On Sun, Sep 23, 2012 at 03:32:52AM +0000, Benjamin Wang (gendwang) wrote:
Hi, I found two core dumps generated in multi-thread scenarios in ESX part. Case1: libcurl support multi-thread core dump: #12 0x00002aaabea89712 in addbyter () from /usr/local/lib/libcurl.so.4 #13 0x00002aaabea89b86 in dprintf_formatf () from /usr/local/lib/libcurl.so.4 #14 0x00002aaabea8b055 in curl_mvsnprintf () from /usr/local/lib/libcurl.so.4 #15 0x00002aaabea7678f in Curl_failf () from /usr/local/lib/libcurl.so.4 #16 0x00002aaabea6d871 in Curl_resolv_timeout () from /usr/local/lib/libcurl.so.4 #17 0x00000006e8a8f230 in ?? ()

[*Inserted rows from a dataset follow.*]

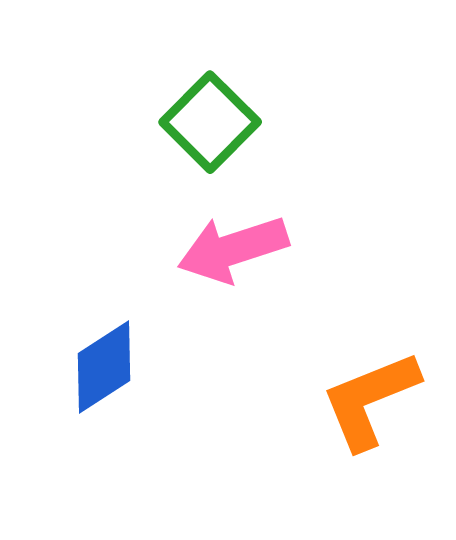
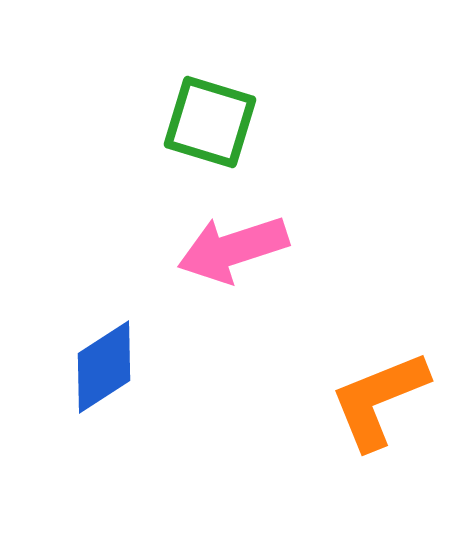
green square: rotated 28 degrees counterclockwise
orange L-shape: moved 9 px right
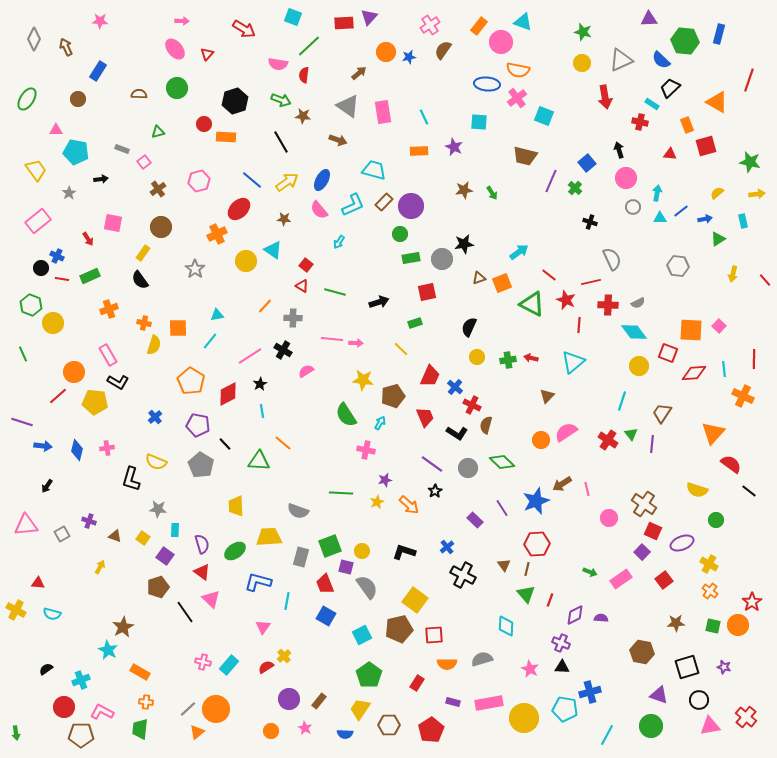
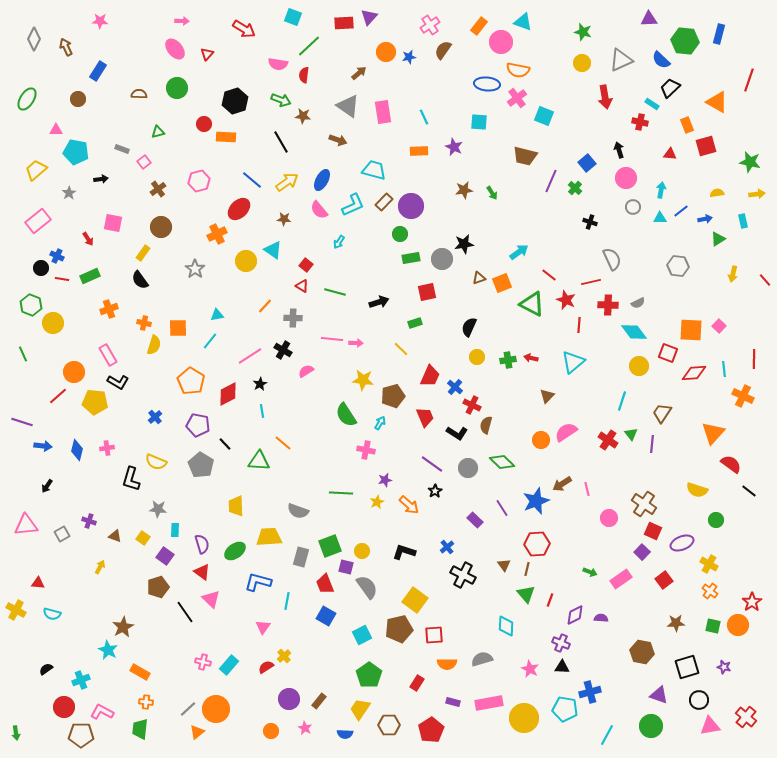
yellow trapezoid at (36, 170): rotated 95 degrees counterclockwise
cyan arrow at (657, 193): moved 4 px right, 3 px up
yellow semicircle at (717, 193): rotated 32 degrees clockwise
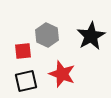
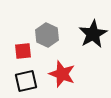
black star: moved 2 px right, 2 px up
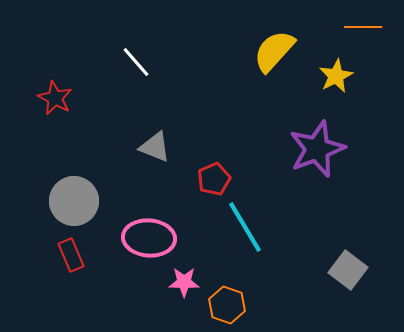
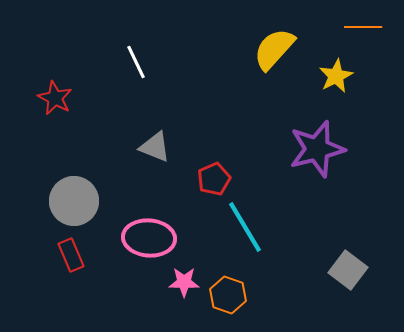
yellow semicircle: moved 2 px up
white line: rotated 16 degrees clockwise
purple star: rotated 6 degrees clockwise
orange hexagon: moved 1 px right, 10 px up
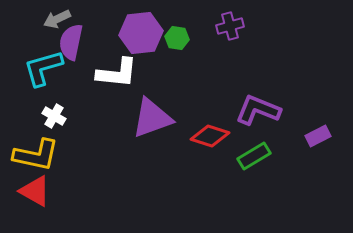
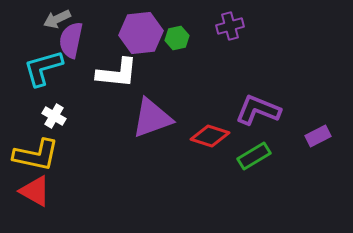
green hexagon: rotated 20 degrees counterclockwise
purple semicircle: moved 2 px up
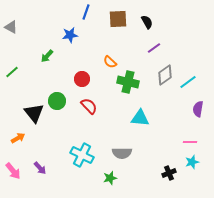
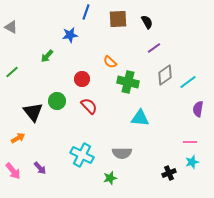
black triangle: moved 1 px left, 1 px up
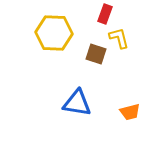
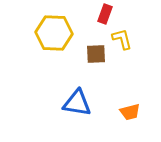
yellow L-shape: moved 3 px right, 1 px down
brown square: rotated 20 degrees counterclockwise
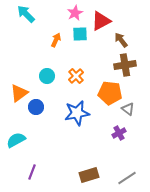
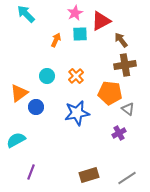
purple line: moved 1 px left
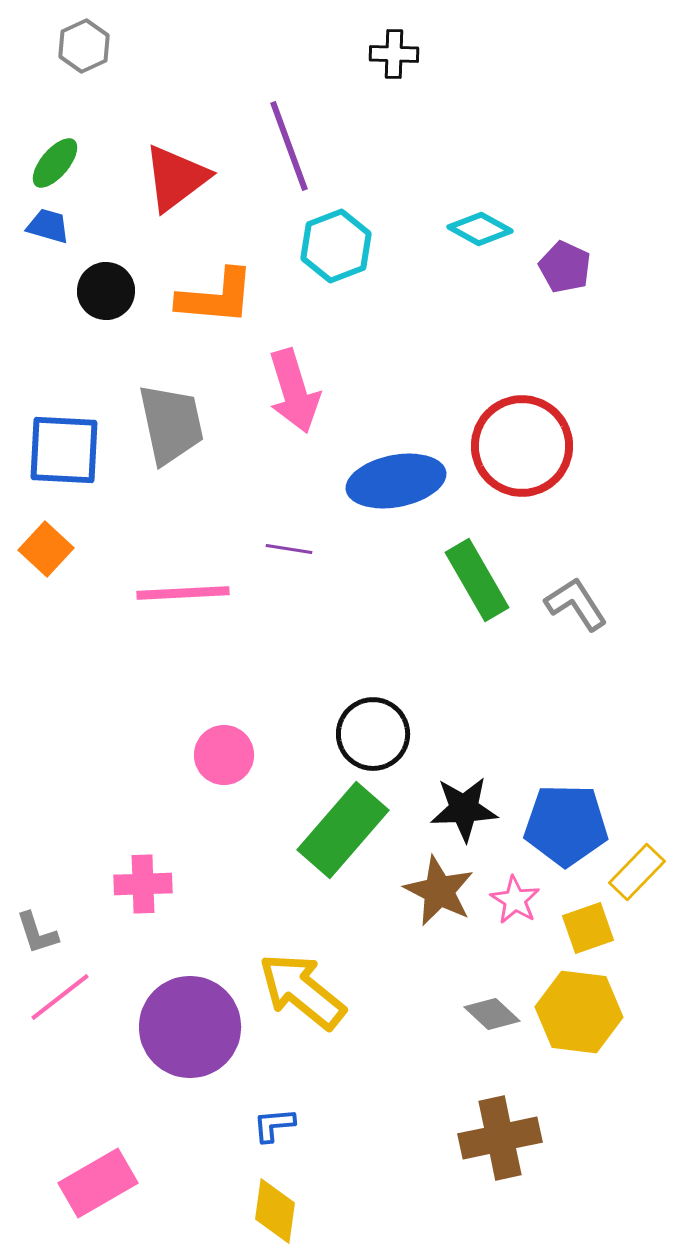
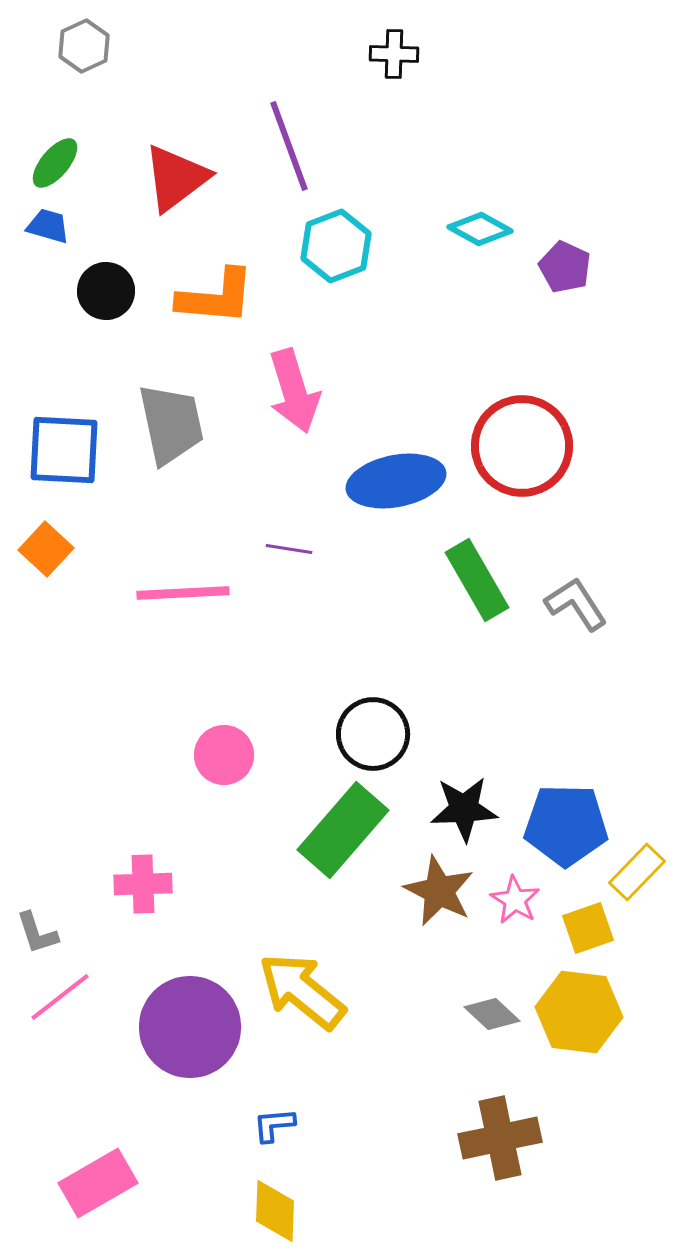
yellow diamond at (275, 1211): rotated 6 degrees counterclockwise
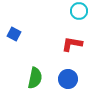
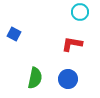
cyan circle: moved 1 px right, 1 px down
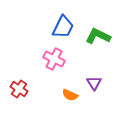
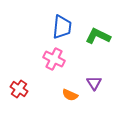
blue trapezoid: moved 1 px left; rotated 20 degrees counterclockwise
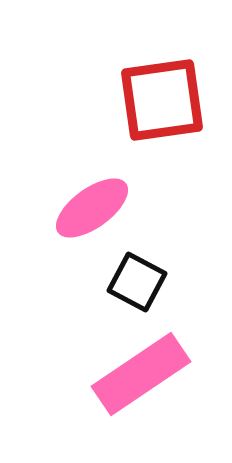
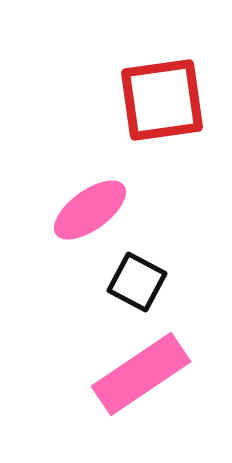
pink ellipse: moved 2 px left, 2 px down
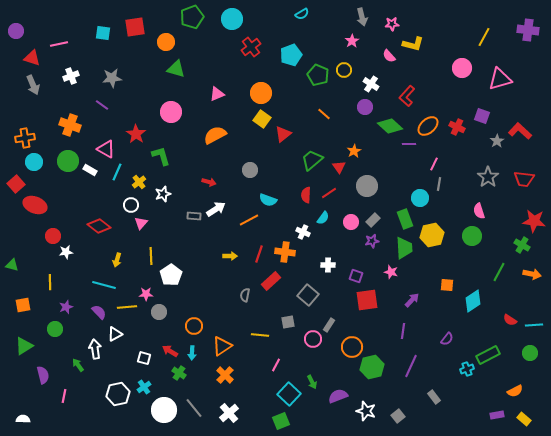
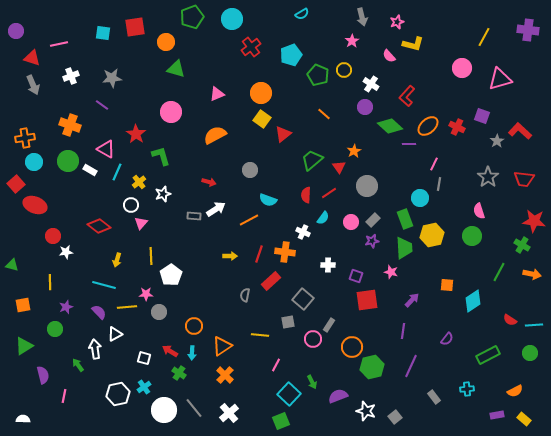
pink star at (392, 24): moved 5 px right, 2 px up; rotated 16 degrees counterclockwise
gray square at (308, 295): moved 5 px left, 4 px down
cyan cross at (467, 369): moved 20 px down; rotated 16 degrees clockwise
gray square at (398, 416): moved 3 px left, 1 px down
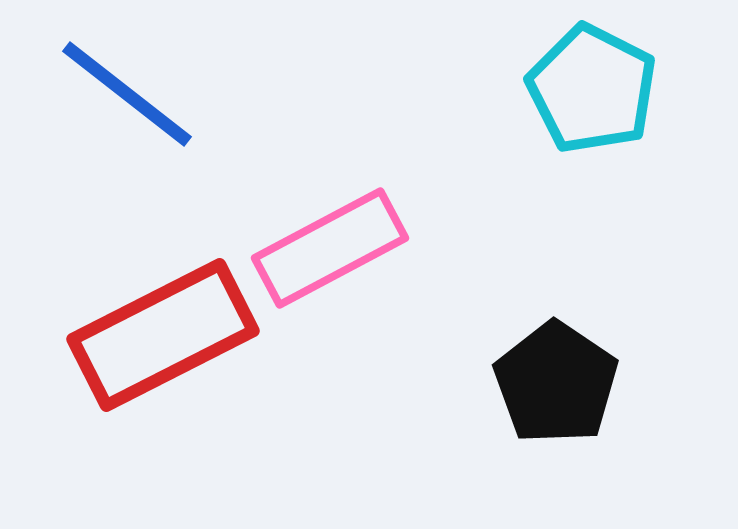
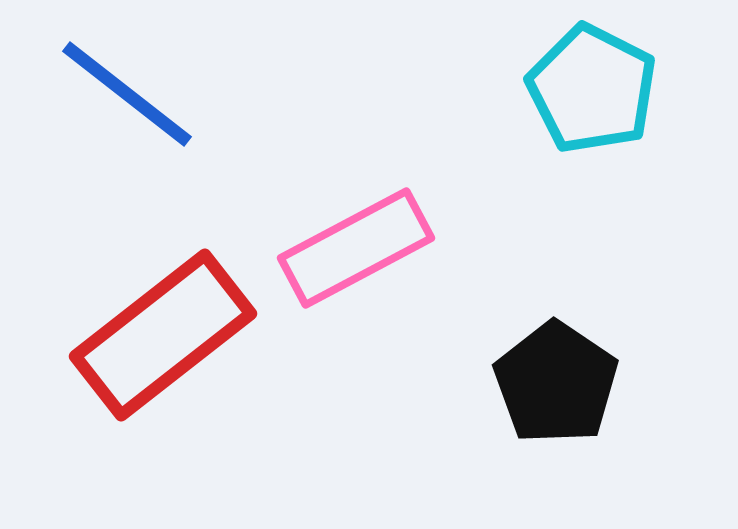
pink rectangle: moved 26 px right
red rectangle: rotated 11 degrees counterclockwise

Fix code: esxVI_CURL_Connect() in esx_vi.c: I add a new line as following: curl_easy_setopt(curl->handle, CURLOPT_NOSIGNAL, 1);
Where exactly in the function ? Can you send a diff of your change ? Daniel -- Daniel Veillard | libxml Gnome XML XSLT toolkit http://xmlsoft.org/ daniel@veillard.com | Rpmfind RPM search engine http://rpmfind.net/ http://veillard.com/ | virtualization library http://libvirt.org/

Hi, Old code(in esx_vi.c) is as below: curl_easy_setopt(curl->handle, CURLOPT_USERAGENT, "libvirt-esx"); curl_easy_setopt(curl->handle, CURLOPT_HEADER, 0); New code: curl_easy_setopt(curl->handle, CURLOPT_NOSIGNAL, 1); curl_easy_setopt(curl->handle, CURLOPT_USERAGENT, "libvirt-esx"); curl_easy_setopt(curl->handle, CURLOPT_HEADER, 0); B.R. Benjamin Wang -----Original Message----- From: Daniel Veillard [mailto:veillard@redhat.com] Sent: 2012年9月23日 16:52 To: Benjamin Wang (gendwang) Cc: Matthias Bolte; libvir-list@redhat.com; Yang Zhou (yangzho) Subject: Re: [libvirt] Two core dumps are generated in multi-thread scenarios On Sun, Sep 23, 2012 at 03:32:52AM +0000, Benjamin Wang (gendwang) wrote:
Hi, I found two core dumps generated in multi-thread scenarios in ESX part. Case1: libcurl support multi-thread core dump: #12 0x00002aaabea89712 in addbyter () from /usr/local/lib/libcurl.so.4 #13 0x00002aaabea89b86 in dprintf_formatf () from /usr/local/lib/libcurl.so.4 #14 0x00002aaabea8b055 in curl_mvsnprintf () from /usr/local/lib/libcurl.so.4 #15 0x00002aaabea7678f in Curl_failf () from /usr/local/lib/libcurl.so.4 #16 0x00002aaabea6d871 in Curl_resolv_timeout () from /usr/local/lib/libcurl.so.4 #17 0x00000006e8a8f230 in ?? ()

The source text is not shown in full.